By Jenina P. Ibañez, Reporter

THE Trade department is making a renewed push for the passage of bills that would further open up the economy to foreign direct investments (FDI), after Philippine rules on such were again deemed among the most restrictive in the world.

The Philippines ranked fourth out of 84 economies on the FDI Regulatory Restrictiveness Index compiled by the Organization for Economic Cooperation and Development (OECD), based on 2019 data.

On a scale of 0 (open) to 1 (closed), the Philippines scored 0.374 on the index, with the biggest restriction being the Constitution’s 40% limit on foreign ownership in key industries such as telecommunications, media, real estate, agriculture, and utilities.

Ramon M. Lopez, Trade secretary and chairman of the Board of the Investments, said in a mobile message on Friday that the Philippines’ dismal ranking is the reason behind the urgent need for more reforms such as amendments to the Retail Trade Liberalization Act (RTLA) and the Public Service Act (PSA).

Changes to the RTLA include reducing the required minimum paid-up capital for foreign companies that seek to enter the Philippine retail sector, while amendments to the PSA would lift foreign ownership restrictions in certain sectors.

Mr. Lopez said the country also should work to improve the ease of doing business. He also backed the Corporate Recovery and Tax Incentives for Enterprises Act (CREATE), which would immediately cut corporate income tax to 25%.

Foreign business chambers have been pushing for the passage of these bills as part of overall economic reforms.

“If the Senate can finish these this year, the Philippines will move up a few dozen places. It also will attract tens of billions of US dollars in new investment leading to greater competition and better services for consumers,” American Chamber of Commerce of the Philippines Senior Advisor John Forbes said in a mobile message on Friday.

The House of Representatives has already approved amendments to the PSA and the RTLA, while counterpart bills are pending before the Senate.

“We will try to prioritize all economic related legislation,” Senate President Vicente C. Sotto III said in a mobile message on Monday.
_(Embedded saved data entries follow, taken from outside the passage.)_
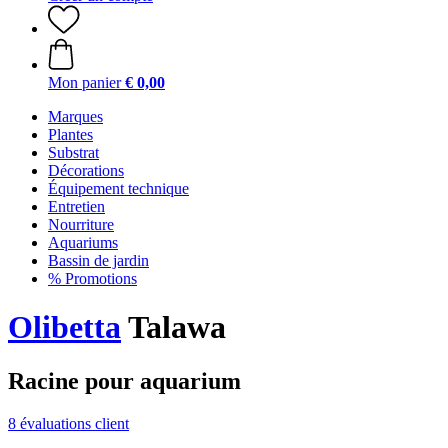
Mon panier
€ 0,00
Marques
Plantes
Substrat
Décorations
Équipement technique
Entretien
Nourriture
Aquariums
Bassin de jardin
% Promotions
Olibetta
Talawa
Racine pour aquarium
8 évaluations client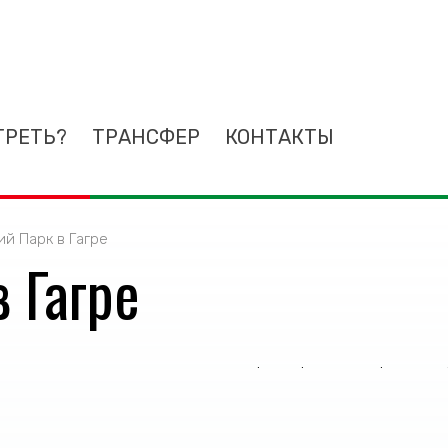
ТРЕТЬ?
ТРАНСФЕР
КОНТАКТЫ
й Парк в Гагре
 Гагре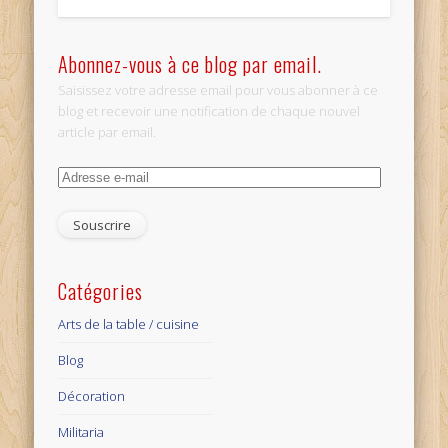
Abonnez-vous à ce blog par email.
Saisissez votre adresse email pour vous abonner à ce
blog et recevoir une notification de chaque nouvel
article par email.
Adresse
e-
mail
Catégories
Arts de la table / cuisine
Blog
Décoration
Militaria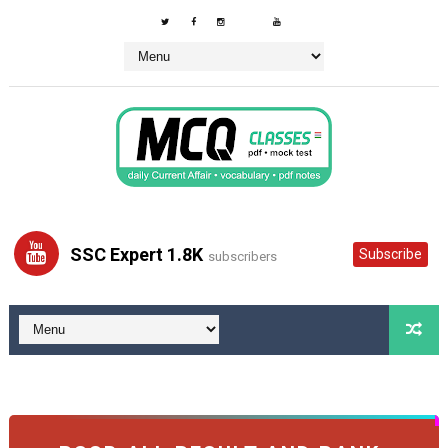
SSC Expert 1.8K
Subscribe
subscribers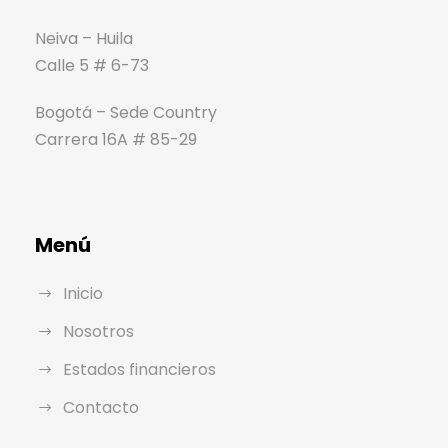
Neiva – Huila
Calle 5 # 6-73
Bogotá – Sede Country
Carrera 16A # 85-29
Menú
Inicio
Nosotros
Estados financieros
Contacto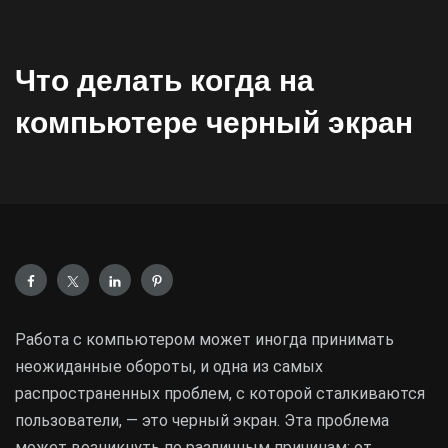
Что делать когда на
компьютере черный экран
Работа с компьютером может иногда принимать
неожиданные обороты, и одна из самых
распространенных проблем, с которой сталкиваются
пользователи, — это черный экран. Эта проблема
может возникнуть по различным причинам: от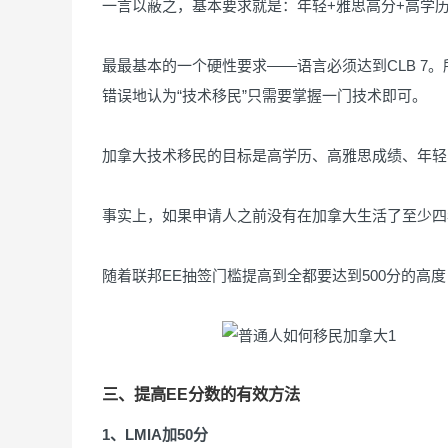
一言以蔽之，基本要求就是：年轻+雅思高分+高学
最最基本的一个硬性要求——语言必须达到CLB 7
错误地认为“技术移民”只需要掌握一门技术即可。
加拿大技术移民的目标是高学历、高雅思成绩、年轻
事实上，如果申请人之前没有在加拿大生活了至少四
随着联邦EE抽签门槛提高到全都要达到500分的高
三、提高EE分数的有效方法
1、LMIA加50分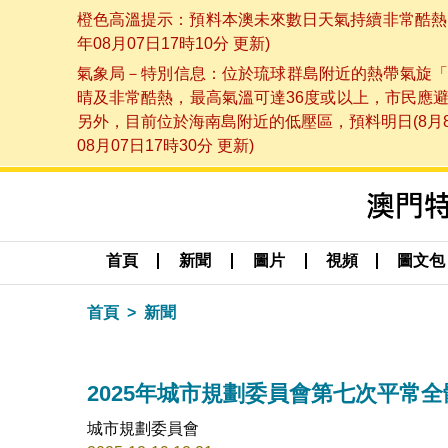
橙色高溫提示：預料本澳未來數日天氣持續非常酷熱，
年08月07日17時10分 更新)
氣象局－特別信息：位於琉球群島附近的熱帶氣旋「
晴及非常酷熱，最高氣溫可達36度或以上，市民應
另外，目前位於海南島附近的低壓區，預料明日(8月
08月07日17時30分 更新)
首頁
新聞
圖片
視頻
圖文包
首頁
新聞
2025年城市規劃委員會第七次平常
城市規劃委員會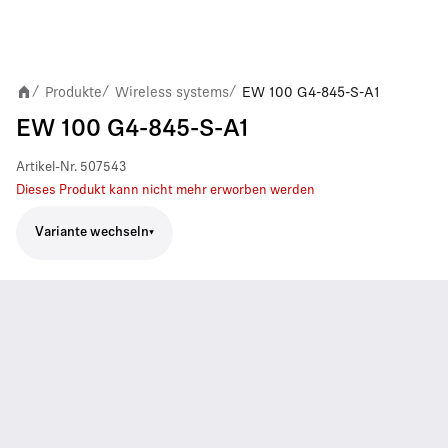
Produkte
Wireless systems
EW 100 G4-845-S-A1
/
/
/
EW 100 G4-845-S-A1
Artikel-Nr.
507543
Dieses Produkt kann nicht mehr erworben werden
Variante wechseln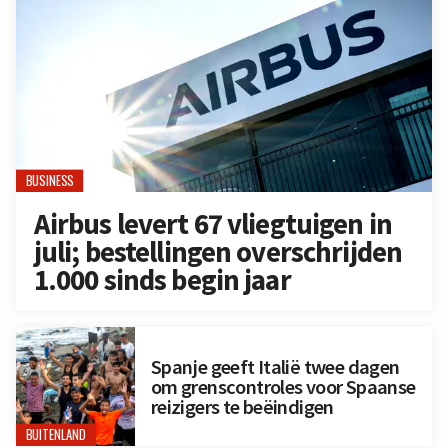
BUSINESS
Airbus levert 67 vliegtuigen in
juli; bestellingen overschrijden
1.000 sinds begin jaar
Spanje geeft Italië twee dagen
om grenscontroles voor Spaanse
reizigers te beëindigen
BUITENLAND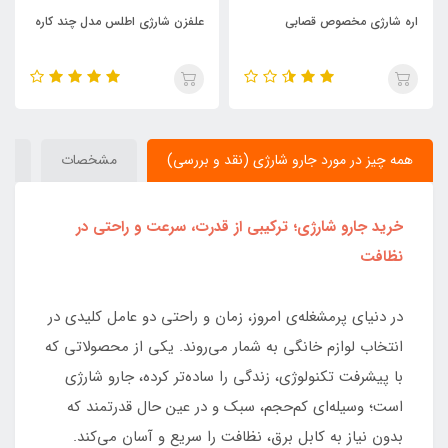
اره شارژی مخصوص قصابی
علفزن شارژی اطلس مدل چند کاره
همه چیز در مورد جارو شارژی (نقد و بررسی)
مشخصات
دید
خرید جارو شارژی؛ ترکیبی از قدرت، سرعت و راحتی در
نظافت
در دنیای پرمشغله‌ی امروز، زمان و راحتی دو عامل کلیدی در
انتخاب لوازم خانگی به شمار می‌روند. یکی از محصولاتی که
با پیشرفت تکنولوژی، زندگی را ساده‌تر کرده، جارو شارژی
است؛ وسیله‌ای کم‌حجم، سبک و در عین حال قدرتمند که
بدون نیاز به کابل برق، نظافت را سریع و آسان می‌کند.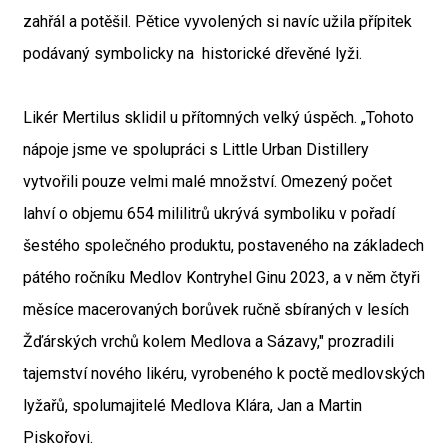
zahřál a potěšil. Pětice vyvolených si navíc užila přípitek
podávaný symbolicky na historické dřevěné lyži.
Likér Mertilus sklidil u přítomných velký úspěch. „Tohoto
nápoje jsme ve spolupráci s Little Urban Distillery
vytvořili pouze velmi malé množství. Omezený počet
lahví o objemu 654 mililitrů ukrývá symboliku v pořadí
šestého společného produktu, postaveného na základech
pátého ročníku Medlov Kontryhel Ginu 2023, a v něm čtyři
měsíce macerovaných borůvek ručně sbíraných v lesích
Žďárských vrchů kolem Medlova a Sázavy," prozradili
tajemství nového likéru, vyrobeného k poctě medlovských
lyžařů, spolumajitelé Medlova Klára, Jan a Martin
Piskořovi.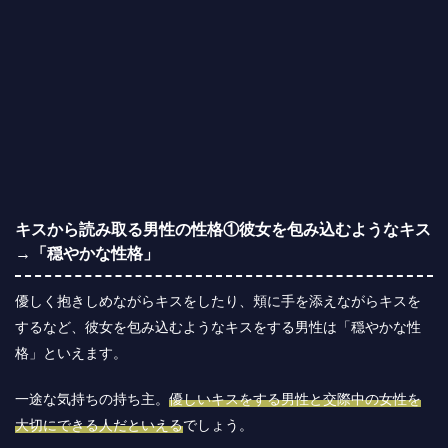
キスから読み取る男性の性格①彼女を包み込むようなキス
→「穏やかな性格」
優しく抱きしめながらキスをしたり、頬に手を添えながらキスを
するなど、彼女を包み込むようなキスをする男性は「穏やかな性
格」といえます。
一途な気持ちの持ち主。
優しいキスをする男性と交際中の女性を
大切にできる人だといえる
でしょう。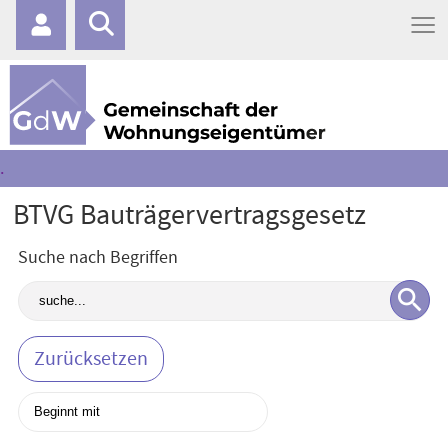
≡
.
BTVG Bauträgervertragsgesetz
Suche nach Begriffen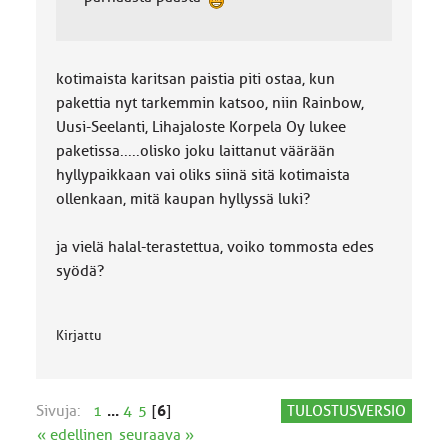
kotimaista karitsan paistia piti ostaa, kun
pakettia nyt tarkemmin katsoo, niin Rainbow,
Uusi-Seelanti, Lihajaloste Korpela Oy lukee
paketissa.....olisko joku laittanut väärään
hyllypaikkaan vai oliks siinä sitä kotimaista
ollenkaan, mitä kaupan hyllyssä luki?
ja vielä halal-terastettua, voiko tommosta edes
syödä?
Kirjattu
Sivuja:
1
...
4
5
[
6
]
TULOSTUSVERSIO
« edellinen
seuraava »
Senate Public Services Committee Chairperson Grace S. Poe-Llamanzares last month said amendments to PSA will be tackled “hopefully this year,” taking a backseat to the pandemic response bills.

However, local retailers are opposing the measure amending the RTLA, particularly the provision that would significantly lower foreign entrants’ minimum investment from the current $2.5 million.

House Bill No. 59, which was passed on third reading in March, reduced the required minimum paid-up capital for foreign retail investors to $200,000 (around P10 million).

“Low minimum investment will only destroy our micro-, small-, and medium-sized enterprises (MSMEs),” Philippine Retailers Association Vice-Chairman Roberto S. Claudio said in an e-mail on Friday.

Due to the pandemic, Mr. Claudio noted major global retailers are downsizing and few foreign retailers will venture into the Philippines even if the threshold is reduced.

“We will only subject our Filipino MSME retailers to unfair competition. Also, this will negate our program of ‘BUY LOKAL’ initiative launched to help our local industries to recover from the negative economic effects of this pandemic,” he said, adding that the group is looking into compromise positions with the government.

MSMEs make up 99.5% of the total business establishments operating in the country, based on 2018 government statistics. The businesses account for 63% of the country’s total employment.

However, Senator Aquilino L. Pimentel, who chairs the Senate Committee on Trade, Commerce and Entrepreneurship currently tackling the RTLA, said they are making sure local retailers will be protected despite the lower capitalization requirement for foreign retailers.

Under the Senate version, Mr. Pimentel said the proposed capitalization requirement is $300,000, which would be just below P15 million.

“The Magna Carta for MSMEs defines small businesses as those with capitalization of P3 million to P15 million. So we set the new foreign capitalization requirement just above the maximum capitalization for small businesses to make sure they will not be subject to unfair competition from foreign retailers,” he said in a mobile message on Monday.

“A per store requirement of $150,000 will also be imposed to make sure that foreign retailers will not circumvent the law and open stores that will compete with micro enterprises,” he added.

Meanwhile, House Committee on Economic Affairs Chair and AAMBIS-OWA Rep. Sharon S. Garin also pushed for amendments to the Foreign Investment Act to allow more foreigners to practice their professions and set up small businesses in the country.

In a mobile message, Ms. Garin said the measure, along with the PSA and RTLA amendments, would help ensure the country’s economic recovery after the pandemic.